EXERCISE: An exact, complete copy of the data is all that is needed.

(Records from a collection)
◆ ◆ ◆ ◆ ◆ ◆ ◆

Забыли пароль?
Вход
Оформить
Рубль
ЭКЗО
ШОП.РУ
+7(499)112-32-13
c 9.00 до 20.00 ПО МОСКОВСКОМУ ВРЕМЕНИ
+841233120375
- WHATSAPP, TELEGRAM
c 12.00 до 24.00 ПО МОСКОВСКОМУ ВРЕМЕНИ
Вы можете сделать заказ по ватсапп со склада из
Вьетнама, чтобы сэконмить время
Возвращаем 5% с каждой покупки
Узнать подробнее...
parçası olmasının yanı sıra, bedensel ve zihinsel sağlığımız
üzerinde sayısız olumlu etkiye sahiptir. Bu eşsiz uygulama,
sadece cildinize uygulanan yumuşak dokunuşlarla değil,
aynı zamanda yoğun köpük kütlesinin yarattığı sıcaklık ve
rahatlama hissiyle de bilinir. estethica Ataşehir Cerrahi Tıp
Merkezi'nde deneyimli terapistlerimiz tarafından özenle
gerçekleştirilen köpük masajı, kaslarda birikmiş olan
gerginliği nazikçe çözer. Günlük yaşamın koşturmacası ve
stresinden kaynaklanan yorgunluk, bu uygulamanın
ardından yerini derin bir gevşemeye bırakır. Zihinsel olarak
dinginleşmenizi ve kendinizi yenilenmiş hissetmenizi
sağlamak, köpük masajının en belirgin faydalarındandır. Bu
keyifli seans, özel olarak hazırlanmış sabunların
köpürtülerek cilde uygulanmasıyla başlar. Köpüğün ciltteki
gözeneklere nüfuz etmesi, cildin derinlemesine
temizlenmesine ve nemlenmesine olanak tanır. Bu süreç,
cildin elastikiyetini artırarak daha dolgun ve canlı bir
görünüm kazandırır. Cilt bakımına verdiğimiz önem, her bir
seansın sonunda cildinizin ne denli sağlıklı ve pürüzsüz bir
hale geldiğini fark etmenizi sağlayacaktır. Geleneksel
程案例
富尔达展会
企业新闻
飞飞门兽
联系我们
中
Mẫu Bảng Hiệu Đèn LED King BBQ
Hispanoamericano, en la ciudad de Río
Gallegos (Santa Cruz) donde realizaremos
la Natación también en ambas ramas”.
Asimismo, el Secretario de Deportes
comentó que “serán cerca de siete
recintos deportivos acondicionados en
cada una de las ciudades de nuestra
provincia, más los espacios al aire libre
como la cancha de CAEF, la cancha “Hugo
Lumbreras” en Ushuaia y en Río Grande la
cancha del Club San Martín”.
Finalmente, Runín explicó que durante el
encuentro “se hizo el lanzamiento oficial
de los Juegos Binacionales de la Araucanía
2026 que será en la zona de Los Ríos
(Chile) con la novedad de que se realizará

◆ ◆ ◆ ◆ ◆ ◆ ◆

EXPECTED ANSWER:
Забыли пароль?
Вход
Оформить
Рубль
ЭКЗО
ШОП.РУ
+7(499)112-32-13
c 9.00 до 20.00 ПО МОСКОВСКОМУ ВРЕМЕНИ
+841233120375
- WHATSAPP, TELEGRAM
c 12.00 до 24.00 ПО МОСКОВСКОМУ ВРЕМЕНИ
Вы можете сделать заказ по ватсапп со склада из
Вьетнама, чтобы сэконмить время
Возвращаем 5% с каждой покупки
Узнать подробнее...
parçası olmasının yanı sıra, bedensel ve zihinsel sağlığımız
üzerinde sayısız olumlu etkiye sahiptir. Bu eşsiz uygulama,
sadece cildinize uygulanan yumuşak dokunuşlarla değil,
aynı zamanda yoğun köpük kütlesinin yarattığı sıcaklık ve
rahatlama hissiyle de bilinir. estethica Ataşehir Cerrahi Tıp
Merkezi'nde deneyimli terapistlerimiz tarafından özenle
gerçekleştirilen köpük masajı, kaslarda birikmiş olan
gerginliği nazikçe çözer. Günlük yaşamın koşturmacası ve
stresinden kaynaklanan yorgunluk, bu uygulamanın
ardından yerini derin bir gevşemeye bırakır. Zihinsel olarak
dinginleşmenizi ve kendinizi yenilenmiş hissetmenizi
sağlamak, köpük masajının en belirgin faydalarındandır. Bu
keyifli seans, özel olarak hazırlanmış sabunların
köpürtülerek cilde uygulanmasıyla başlar. Köpüğün ciltteki
gözeneklere nüfuz etmesi, cildin derinlemesine
temizlenmesine ve nemlenmesine olanak tanır. Bu süreç,
cildin elastikiyetini artırarak daha dolgun ve canlı bir
görünüm kazandırır. Cilt bakımına verdiğimiz önem, her bir
seansın sonunda cildinizin ne denli sağlıklı ve pürüzsüz bir
hale geldiğini fark etmenizi sağlayacaktır. Geleneksel
程案例
富尔达展会
企业新闻
飞飞门兽
联系我们
中
Mẫu Bảng Hiệu Đèn LED King BBQ
Hispanoamericano, en la ciudad de Río
Gallegos (Santa Cruz) donde realizaremos
la Natación también en ambas ramas”.
Asimismo, el Secretario de Deportes
comentó que “serán cerca de siete
recintos deportivos acondicionados en
cada una de las ciudades de nuestra
provincia, más los espacios al aire libre
como la cancha de CAEF, la cancha “Hugo
Lumbreras” en Ushuaia y en Río Grande la
cancha del Club San Martín”.
Finalmente, Runín explicó que durante el
encuentro “se hizo el lanzamiento oficial
de los Juegos Binacionales de la Araucanía
2026 que será en la zona de Los Ríos
(Chile) con la novedad de que se realizará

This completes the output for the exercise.